For each record that follows, restate the text exactly and drop the pictures.
▼
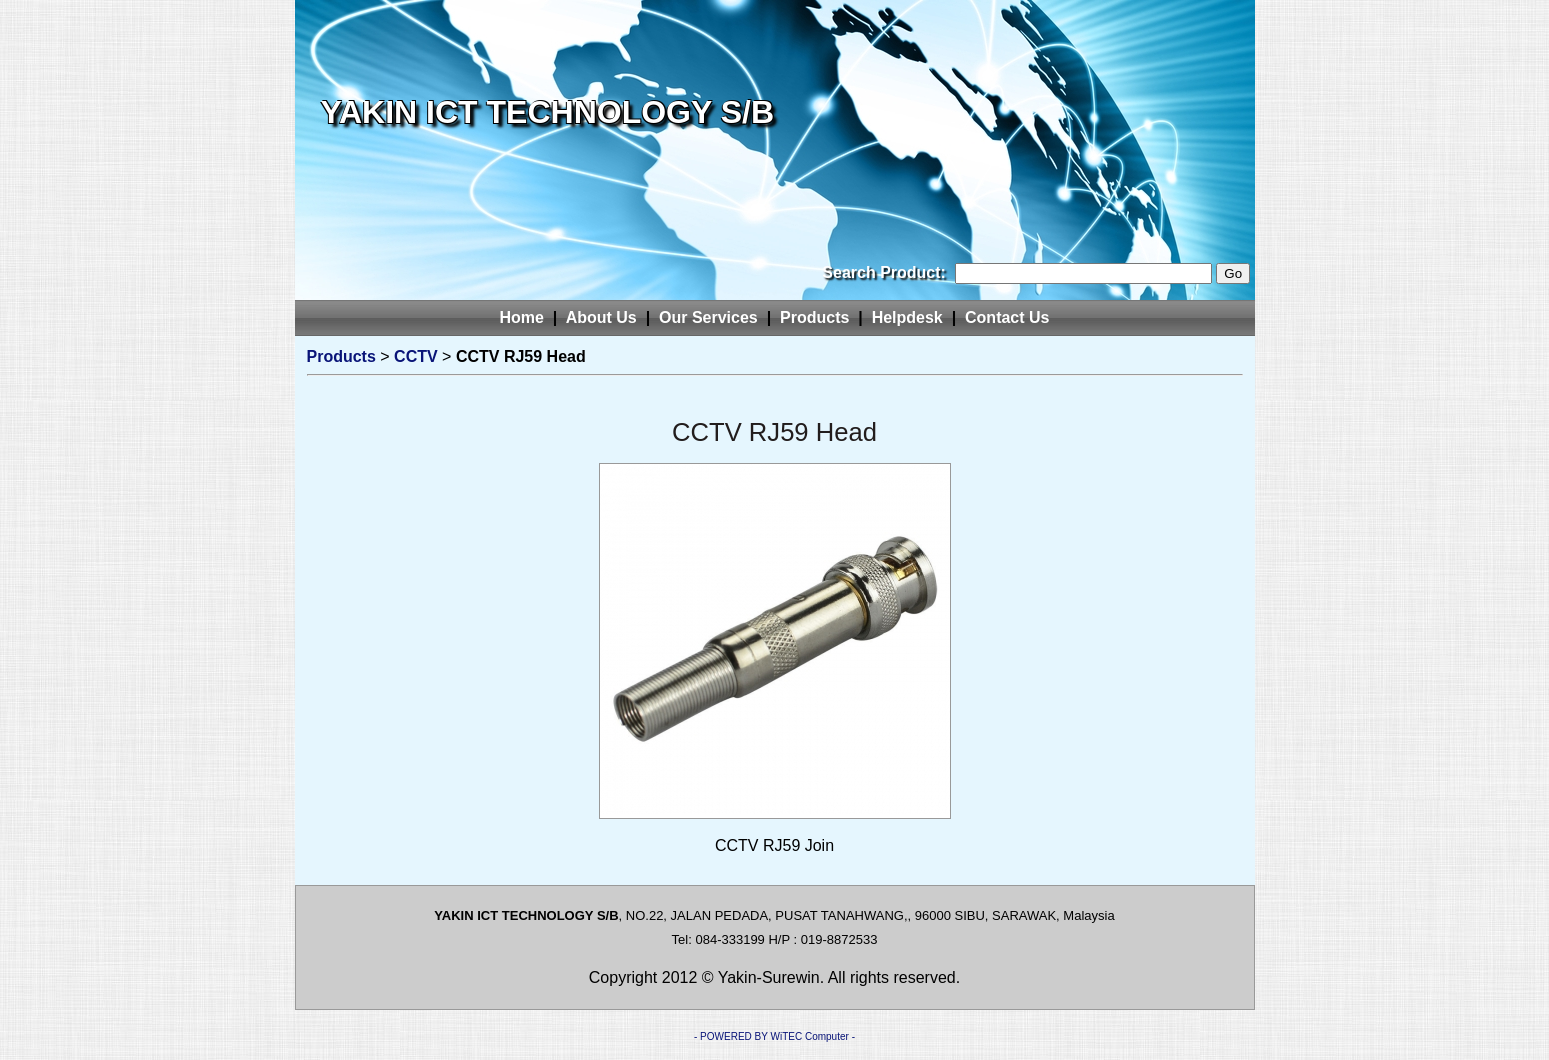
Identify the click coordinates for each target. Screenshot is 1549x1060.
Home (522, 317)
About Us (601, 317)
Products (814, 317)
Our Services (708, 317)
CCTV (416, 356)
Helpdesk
▲
> **Response box**:
Identify the click coordinates for each target. Screenshot is 1549x1060.
Home (522, 317)
About Us (601, 317)
Products (814, 317)
Our Services (708, 317)
CCTV (416, 356)
Helpdesk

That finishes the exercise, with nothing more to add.